С.К. Хотя бы частично мы несем ответственность за очень мощное развитие цинизма — делового, очень продуктивного цинизма в нашем молодом поколении. Смотрите, как эти образованные ребята хорошо умеют найти место для работы и зарабатывать в пять раз больше нас. Это для них и есть мерило успеха. Мерило ценности человеческой личности для них — это успех. Кстати, мы заимствовали это в «проклятой Америке», вполне себе демократичной и либеральной Америке. Там это как-то уживается с идеалами. А мы для нашей молодежи смешны. Вы говорите о правовом государстве? А вы правовое государство?
Л.А. Лохи, старые лохи.
С.К. Ну да, фраера.
Я.Б. Надо бы не так пессимистически закончить беседу.
С.К. Я попытался собрать свои статьи из разных мест и назвал сборник «Прагматика политического идеализма». Вот если бы такого рода идеи могли бы кого-то затронуть.
Л.А. Может быть, итогом нашей беседы станет такое соображение.
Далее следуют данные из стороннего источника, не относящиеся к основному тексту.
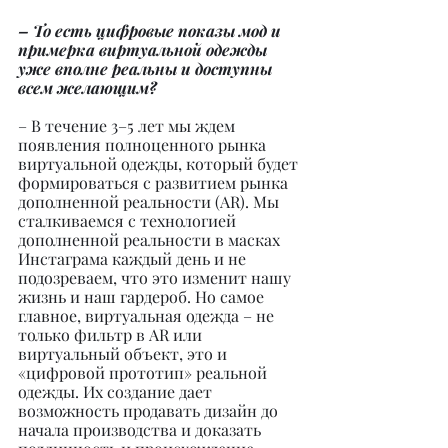
– То есть цифровые показы мод и 
примерка виртуальной одежды 
уже вполне реальны и доступны 
всем желающим?
– В течение 3–5 лет мы ждем 
появления полноценного рынка 
виртуальной одежды, который будет 
формироваться с развитием рынка 
дополненной реальности (AR). Мы 
сталкиваемся с технологией 
дополненной реальности в масках 
Инстаграма каждый день и не 
подозреваем, что это изменит нашу 
жизнь и наш гардероб. Но самое 
главное, виртуальная одежда – не 
только фильтр в AR или 
виртуальный объект, это и 
«цифровой прототип» реальной 
одежды. Их создание дает 
возможность продавать дизайн до 
начала производства и доказать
Мы в каждодневной своей жизни решили руководствоваться принципом «хочу быть честным», не хочу врать, и самым фактом такого поведения строили, как ты, Сережа, сказал, фундамент для далекого будущего, когда все-таки человечество, если не погибнет, придет к тому, что политика должна быть нравственной, поскольку безнравственная политика не дает желаемых результатов. Так, может быть, в этом и есть наше предназначение? Не в том, чтобы вырастить нынешнее поколение, которое уже сейчас вступило в жизнь; может быть, отклик пройдет через пару поколений? Может быть, мы очень впередсмотрящие, не на одно поколение, а на три, и поэтому сейчас чувствуем себя невостребованными? Может быть, все-таки пробьет наш час? Ведь гены иногда передаются не от родителей к детям, а внукам или даже правнукам.
Я.Б. Я хотел бы с этой идеей согласиться и мыслить в довольно широкой исторической перспективе, поскольку я историк. Я считаю, что ничто не пропадает. Я согласен с Сергеем Адамовичем, что идеализм, особенно в России, возникает в тех условиях, когда, казалось бы, для него никакой почвы нет. Это показало движение шестидесятничества.
С.К. Знаете, оказывается при всей моей мрачной аналитике, я больший оптимист, чем вы. Я хотел бы надеяться не на два поколения, а на два десятка лет.
Л.А. Т. е. на следующее поколение. Мы тоже шестидесятниками стали в 20, 30, а то и в 40 лет.